Question

If $x = {\cos ^2}\theta$ and $y = \cot \theta$, then find $\dfrac{{dy}}{{dx}}$at $\theta = \dfrac{\pi }{4}$

Answer 1

Here, we will use the concept of differentiation to find the value of $\dfrac{{dy}}{{dx}}$. We will first find the value of the $dx$ and then we will find the value of the $dy$ separately. Then by dividing their values we will get the value of $\dfrac{{dy}}{{dx}}$. Further, we will substitute the value of $\theta = \dfrac{\pi }{4}$ to get the final answer.

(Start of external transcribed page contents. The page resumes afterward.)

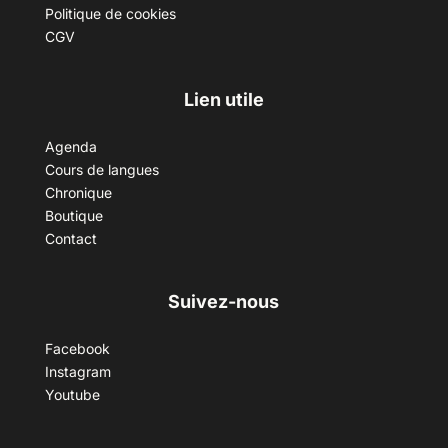
Politique de cookies
CGV
Lien utile
Agenda
Cours de langues
Chronique
Boutique
Contact
Suivez-nous
Facebook
Instagram
Youtube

Complete step-by-step answer:
We will first find the value of $dx$ by differentiating the equation ,$x = {\cos ^2}\theta$.
We know that the differentiation of $\cos \theta$ is $- \sin \theta$.
Differentiating the equation $x = {\cos ^2}\theta$, we get
$dx = - 2\cos \theta \sin \theta \,d\theta$……………….$\left( 1 \right)$
Now we will find the value of $dy$ by differentiating the equation $y = \cot \theta$.
We know that the differentiation of $\cot \theta$ is $- \cos e{c^2}\theta$. So, we get
$dy = - \cos e{c^2}\theta \,d\theta$……………….$\left( 2 \right)$
Now by dividing the equation $\left( 2 \right)$ by $\left( 1 \right)$, we get
$\dfrac{{dy}}{{dx}} = \dfrac{{ - \cos e{c^2}\theta \,d\theta }}{{ - 2\cos \theta \sin \theta \,d\theta }}$
We know that ${\rm{cosec}}\theta$ is the reciprocal of the $\sin \theta$. Therefore, we get
$\Rightarrow \dfrac{{dy}}{{dx}} = \dfrac{1}{{2{{\sin }^2}\theta \cos \theta \sin \theta }}$
Now we will find the value of the $\dfrac{{dy}}{{dx}}$ at $\theta = \dfrac{\pi }{4}$.
We know that the value of $\sin \dfrac{\pi }{4} = \dfrac{1}{{\sqrt 2 }}$ and $\cos \dfrac{\pi }{4} = \dfrac{1}{{\sqrt 2 }}$.
Substituting $\sin \dfrac{\pi }{4} = \dfrac{1}{{\sqrt 2 }}$ and $\cos \dfrac{\pi }{4} = \dfrac{1}{{\sqrt 2 }}$ in the equation, we get
$\Rightarrow \dfrac{{dy}}{{dx}} = \dfrac{1}{{2 \times {{\left( {\dfrac{1}{{\sqrt 2 }}} \right)}^2} \times \dfrac{1}{{\sqrt 2 }} \times \dfrac{1}{{\sqrt 2 }}}}$
Simplifying the equation, we get
$\Rightarrow \dfrac{{dy}}{{dx}} = \dfrac{1}{{2 \times \dfrac{1}{2} \times \dfrac{1}{2}}} = 2$
Hence, $\dfrac{{dy}}{{dx}}$ at $\theta = \dfrac{\pi }{4}$ is 2.

Note: Here, we need to know the basic differentiation of the trigonometric function in order to solve questions. We have used differentiation by parts to find the value of $dx$. Differentiation is a method by which we can measure per unit of a function in the given independent variable.